***** Given records
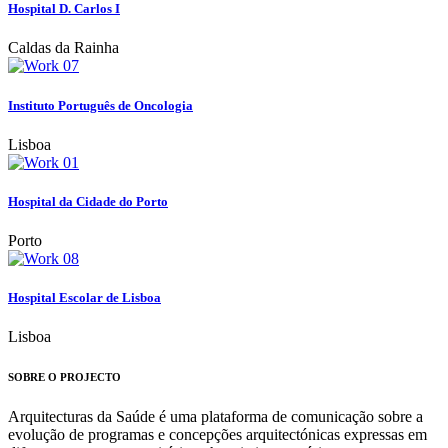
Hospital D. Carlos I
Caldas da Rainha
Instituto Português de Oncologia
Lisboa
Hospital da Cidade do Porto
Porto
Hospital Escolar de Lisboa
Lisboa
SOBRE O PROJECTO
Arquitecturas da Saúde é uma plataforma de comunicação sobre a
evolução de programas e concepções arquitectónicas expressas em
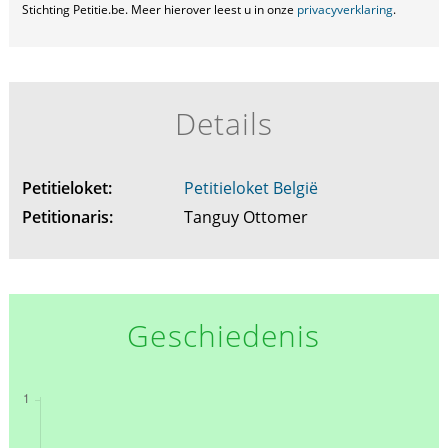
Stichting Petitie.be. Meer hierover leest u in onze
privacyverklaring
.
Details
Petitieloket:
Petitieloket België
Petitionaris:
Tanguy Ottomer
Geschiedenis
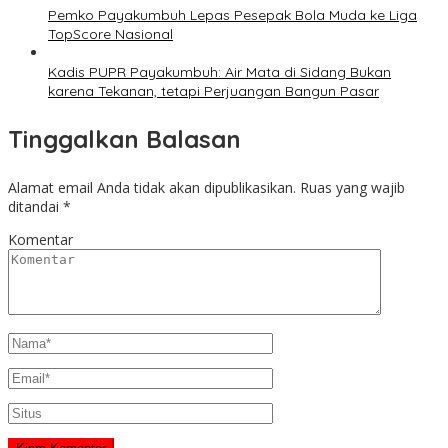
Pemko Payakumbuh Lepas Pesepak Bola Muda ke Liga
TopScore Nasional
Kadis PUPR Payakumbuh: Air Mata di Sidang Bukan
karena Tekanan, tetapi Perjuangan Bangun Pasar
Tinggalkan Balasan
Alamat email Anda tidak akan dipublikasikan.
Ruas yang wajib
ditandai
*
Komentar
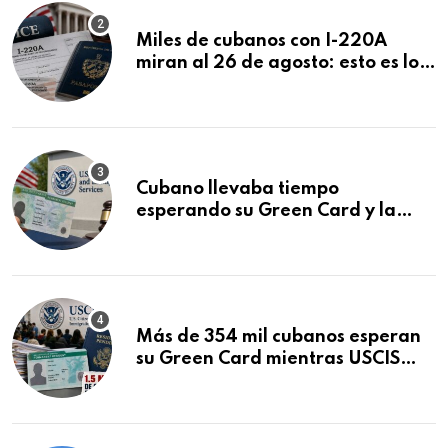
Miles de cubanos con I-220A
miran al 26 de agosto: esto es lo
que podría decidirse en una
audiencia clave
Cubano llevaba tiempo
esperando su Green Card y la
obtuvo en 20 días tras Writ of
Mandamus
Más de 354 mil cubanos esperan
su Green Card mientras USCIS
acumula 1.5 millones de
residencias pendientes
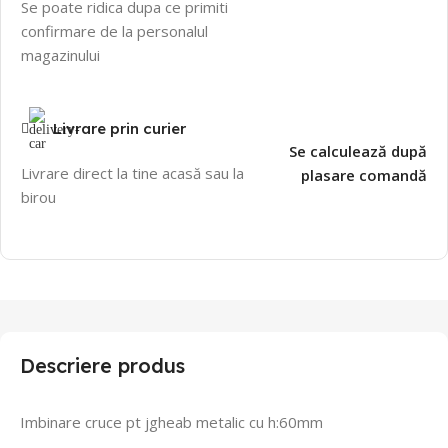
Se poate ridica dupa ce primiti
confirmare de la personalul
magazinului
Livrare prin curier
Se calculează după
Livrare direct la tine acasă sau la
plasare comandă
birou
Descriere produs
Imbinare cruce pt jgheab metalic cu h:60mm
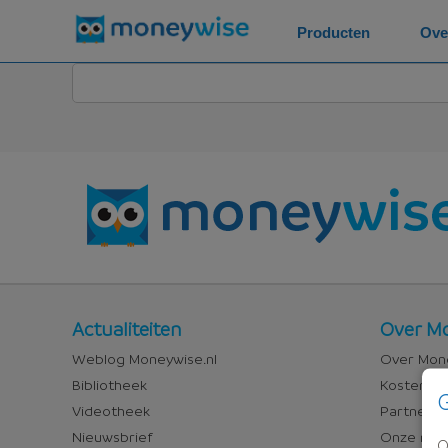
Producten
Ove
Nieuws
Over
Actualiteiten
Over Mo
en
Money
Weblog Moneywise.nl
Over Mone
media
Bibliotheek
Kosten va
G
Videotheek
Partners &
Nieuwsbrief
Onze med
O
**********
Give back an exact reproduction of the entries, with all pictures excluded.

Hospital D. Carlos I
Caldas da Rainha
Instituto Português de Oncologia
Lisboa
Hospital da Cidade do Porto
Porto
Hospital Escolar de Lisboa
Lisboa
SOBRE O PROJECTO
Arquitecturas da Saúde é uma plataforma de comunicação sobre a
evolução de programas e concepções arquitectónicas expressas em
Stichting Petitie.be. Meer hierover leest u in onze
privacyverklaring
.
Details
Petitieloket:
Petitieloket België
Petitionaris:
Tanguy Ottomer
Geschiedenis
Pemko Payakumbuh Lepas Pesepak Bola Muda ke Liga
TopScore Nasional
Kadis PUPR Payakumbuh: Air Mata di Sidang Bukan
karena Tekanan, tetapi Perjuangan Bangun Pasar
Tinggalkan Balasan
Alamat email Anda tidak akan dipublikasikan.
Ruas yang wajib
ditandai
*
Komentar
Miles de cubanos con I-220A
miran al 26 de agosto: esto es lo
que podría decidirse en una
audiencia clave
Cubano llevaba tiempo
esperando su Green Card y la
obtuvo en 20 días tras Writ of
Mandamus
Más de 354 mil cubanos esperan
su Green Card mientras USCIS
acumula 1.5 millones de
residencias pendientes
Se poate ridica dupa ce primiti
confirmare de la personalul
magazinului
Livrare prin curier
Se calculează după
Livrare direct la tine acasă sau la
plasare comandă
birou
Descriere produs
Imbinare cruce pt jgheab metalic cu h:60mm
Producten
Ove
Nieuws
Over
Actualiteiten
Over Mo
en
Money
Weblog Moneywise.nl
Over Mone
media
Bibliotheek
Kosten va
G
Videotheek
Partners &
Nieuwsbrief
Onze med
O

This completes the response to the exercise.